Thanks for the feedback. It was helpful. Appreciate it


----------



## SDUberdriver (Nov 11, 2014)

uberguber said:


> Thanks for the feedback. It was helpful. Appreciate it


_No problem ,good luck with this gig. Hopefully its your full time gig._


----------



## uberguber (Feb 1, 2015)

actually its not. Was hoping if I made myself available during surge times it would make for some decent extra money. My city is not that big and I figure most of the rides arent going to be too far so If I jame out as many rides as I can during surge and busy times it would pan out. Essentially Ill be able to write most everything off at tax time if I work it right. We will see. Seems like there are a lot of pist off people in the forums though. Yet they keep doing it. lol


----------



## SDUberdriver (Nov 11, 2014)

uberguber said:


> actually its not. Was hoping if I made myself available during surge times it would make for some decent extra money. My city is not that big and I figure most of the rides arent going to be too far so If I jame out as many rides as I can during surge and busy times it would pan out. Essentially Ill be able to write most everything off at tax time if I work it right. We will see. Seems like there are a lot of pist off people in the forums though. Yet they keep doing it. lol


_I only Uber part time .Not my main gig. I have invested a lot into. My TCP and Airport Permits,Commercial Insurance . So I'm not just gonna give it up. I run X/XL . I try to only focus on XL runs. Higher rates ._


----------



## Sacto Burbs (Dec 28, 2014)

Can you add XL/X to your profile. Commercial insurance rates are too high for just X drivers to have any real income.


----------



## SDUberdriver (Nov 11, 2014)

Sacto Burbs said:


> Can you add XL/X to your profile. Commercial insurance rates are too high for just X drivers to have any real income.

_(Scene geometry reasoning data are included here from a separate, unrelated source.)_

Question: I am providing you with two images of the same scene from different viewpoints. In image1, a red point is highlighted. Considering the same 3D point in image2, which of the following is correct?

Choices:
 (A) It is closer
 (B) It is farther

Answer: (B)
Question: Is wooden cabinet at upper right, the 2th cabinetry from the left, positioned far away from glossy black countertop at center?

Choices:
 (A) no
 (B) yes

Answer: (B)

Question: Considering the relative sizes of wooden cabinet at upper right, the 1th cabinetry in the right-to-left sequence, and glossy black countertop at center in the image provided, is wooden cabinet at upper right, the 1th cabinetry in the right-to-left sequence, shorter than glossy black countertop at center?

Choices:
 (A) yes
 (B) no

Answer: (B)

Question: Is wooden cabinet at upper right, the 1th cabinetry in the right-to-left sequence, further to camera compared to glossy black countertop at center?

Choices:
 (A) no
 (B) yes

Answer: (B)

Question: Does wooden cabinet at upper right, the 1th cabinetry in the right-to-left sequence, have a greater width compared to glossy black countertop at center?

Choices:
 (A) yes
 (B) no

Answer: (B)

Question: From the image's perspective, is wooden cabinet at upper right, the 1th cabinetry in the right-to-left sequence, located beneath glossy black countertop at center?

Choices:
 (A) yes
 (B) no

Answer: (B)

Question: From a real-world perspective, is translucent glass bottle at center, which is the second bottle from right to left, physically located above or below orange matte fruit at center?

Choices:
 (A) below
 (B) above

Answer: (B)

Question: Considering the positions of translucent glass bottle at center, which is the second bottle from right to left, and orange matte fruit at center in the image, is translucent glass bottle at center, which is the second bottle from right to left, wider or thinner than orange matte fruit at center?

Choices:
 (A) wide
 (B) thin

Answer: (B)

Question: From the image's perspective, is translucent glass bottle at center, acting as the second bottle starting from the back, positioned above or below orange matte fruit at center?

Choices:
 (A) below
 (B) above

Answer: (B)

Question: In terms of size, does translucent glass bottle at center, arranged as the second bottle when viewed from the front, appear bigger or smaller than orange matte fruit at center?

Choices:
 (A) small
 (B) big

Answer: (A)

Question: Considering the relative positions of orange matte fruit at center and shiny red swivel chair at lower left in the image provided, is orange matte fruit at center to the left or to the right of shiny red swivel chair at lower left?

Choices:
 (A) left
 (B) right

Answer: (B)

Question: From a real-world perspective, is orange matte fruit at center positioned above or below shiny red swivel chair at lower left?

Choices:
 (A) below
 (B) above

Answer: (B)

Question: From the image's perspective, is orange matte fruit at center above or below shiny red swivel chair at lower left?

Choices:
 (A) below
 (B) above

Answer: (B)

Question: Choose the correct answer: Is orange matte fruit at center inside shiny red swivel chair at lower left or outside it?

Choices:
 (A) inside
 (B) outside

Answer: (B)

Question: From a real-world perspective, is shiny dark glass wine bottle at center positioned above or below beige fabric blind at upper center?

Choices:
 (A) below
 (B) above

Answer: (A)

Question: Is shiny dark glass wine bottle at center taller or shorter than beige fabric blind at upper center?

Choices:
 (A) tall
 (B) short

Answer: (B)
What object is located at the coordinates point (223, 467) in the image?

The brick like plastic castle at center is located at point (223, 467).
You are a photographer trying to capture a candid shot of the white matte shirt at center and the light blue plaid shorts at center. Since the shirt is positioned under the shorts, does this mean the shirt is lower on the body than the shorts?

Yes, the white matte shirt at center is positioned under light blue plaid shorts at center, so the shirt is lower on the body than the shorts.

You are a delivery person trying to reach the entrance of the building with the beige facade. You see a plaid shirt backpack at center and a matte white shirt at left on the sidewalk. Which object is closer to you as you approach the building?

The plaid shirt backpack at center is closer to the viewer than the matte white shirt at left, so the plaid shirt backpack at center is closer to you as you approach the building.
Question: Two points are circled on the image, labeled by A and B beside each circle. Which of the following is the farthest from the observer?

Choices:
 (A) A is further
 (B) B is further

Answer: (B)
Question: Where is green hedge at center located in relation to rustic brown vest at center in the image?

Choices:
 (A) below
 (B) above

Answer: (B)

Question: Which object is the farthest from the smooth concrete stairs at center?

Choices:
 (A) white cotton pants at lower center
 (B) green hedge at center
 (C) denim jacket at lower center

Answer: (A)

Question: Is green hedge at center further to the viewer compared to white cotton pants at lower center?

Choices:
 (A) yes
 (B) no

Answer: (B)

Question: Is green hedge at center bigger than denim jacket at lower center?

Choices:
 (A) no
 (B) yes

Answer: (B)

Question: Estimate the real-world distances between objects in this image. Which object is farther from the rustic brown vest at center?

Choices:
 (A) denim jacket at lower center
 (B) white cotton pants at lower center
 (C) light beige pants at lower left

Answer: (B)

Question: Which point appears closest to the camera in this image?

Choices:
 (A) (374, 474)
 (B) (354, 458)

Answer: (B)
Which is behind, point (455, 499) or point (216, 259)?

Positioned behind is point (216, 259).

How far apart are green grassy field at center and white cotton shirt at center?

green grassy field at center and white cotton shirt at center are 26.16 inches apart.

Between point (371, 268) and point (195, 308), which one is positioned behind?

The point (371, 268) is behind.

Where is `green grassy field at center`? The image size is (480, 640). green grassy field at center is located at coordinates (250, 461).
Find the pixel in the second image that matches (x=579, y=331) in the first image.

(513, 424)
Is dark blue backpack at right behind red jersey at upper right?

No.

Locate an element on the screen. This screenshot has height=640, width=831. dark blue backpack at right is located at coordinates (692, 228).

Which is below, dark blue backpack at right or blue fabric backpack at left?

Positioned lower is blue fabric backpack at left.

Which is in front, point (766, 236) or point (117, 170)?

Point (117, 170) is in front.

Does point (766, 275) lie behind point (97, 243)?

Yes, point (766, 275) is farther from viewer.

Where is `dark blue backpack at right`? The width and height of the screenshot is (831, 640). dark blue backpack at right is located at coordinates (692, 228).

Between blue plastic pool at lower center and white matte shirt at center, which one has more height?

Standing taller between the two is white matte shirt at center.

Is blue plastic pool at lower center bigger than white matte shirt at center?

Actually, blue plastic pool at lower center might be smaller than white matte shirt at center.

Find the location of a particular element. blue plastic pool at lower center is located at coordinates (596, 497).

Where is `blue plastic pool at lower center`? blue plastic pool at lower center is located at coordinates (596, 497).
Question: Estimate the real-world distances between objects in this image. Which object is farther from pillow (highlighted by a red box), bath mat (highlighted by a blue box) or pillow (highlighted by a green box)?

_I don't just run Uber. I also have business using my TCP. _


----------



## scrurbscrud (Sep 11, 2014)

uberguber said:


> actually its not. Was hoping if I made myself available during surge times it would make for some decent extra money. My city is not that big and I figure most of the rides arent going to be too far so If I jame out as many rides as I can during surge and busy times it would pan out. Essentially Ill be able to write most everything off at tax time if I work it right. We will see. Seems like there are a lot of pist off people in the forums though. Yet they keep doing it. lol


Here's the basic drill. Call your own personal auto policy company, tell them you're going to be hiring your vehicle out as a livery vehicle and THEN HEAR what they say.

Uber's policy probably works fine for pax and themselves. You should maybe concern yourself with how your own personal auto policy sez. MOST if not all of them prohibit livery and have no clauses where they are on when personal driving, then OFF when Ubering.

Personal auto policies DON'T provide that option and you may very well have voided your personal auto policy by Ubering. So CALL THEM YOURSELF and figure it out before you stick your neck in a potential noose that you could regret.

You know, be responsible for yourself.


----------